[Extracted page text data]
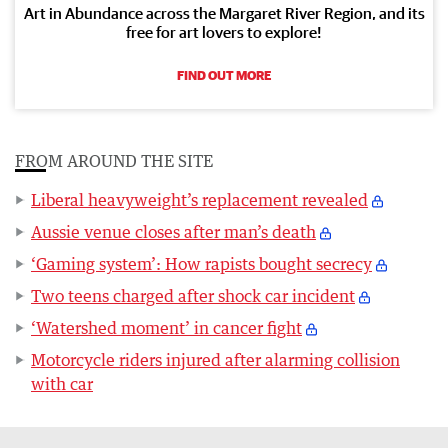
Art in Abundance across the Margaret River Region, and its
free for art lovers to explore!
FIND OUT MORE
FROM AROUND THE SITE
Liberal heavyweight’s replacement revealed
Aussie venue closes after man’s death
‘Gaming system’: How rapists bought secrecy
Two teens charged after shock car incident
‘Watershed moment’ in cancer fight
Motorcycle riders injured after alarming collision
with car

* What is needed
Reproduce every record above exactly, omitting the pictures.

* Exercise solution
Art in Abundance across the Margaret River Region, and its
free for art lovers to explore!
FIND OUT MORE
FROM AROUND THE SITE
Liberal heavyweight’s replacement revealed
Aussie venue closes after man’s death
‘Gaming system’: How rapists bought secrecy
Two teens charged after shock car incident
‘Watershed moment’ in cancer fight
Motorcycle riders injured after alarming collision
with car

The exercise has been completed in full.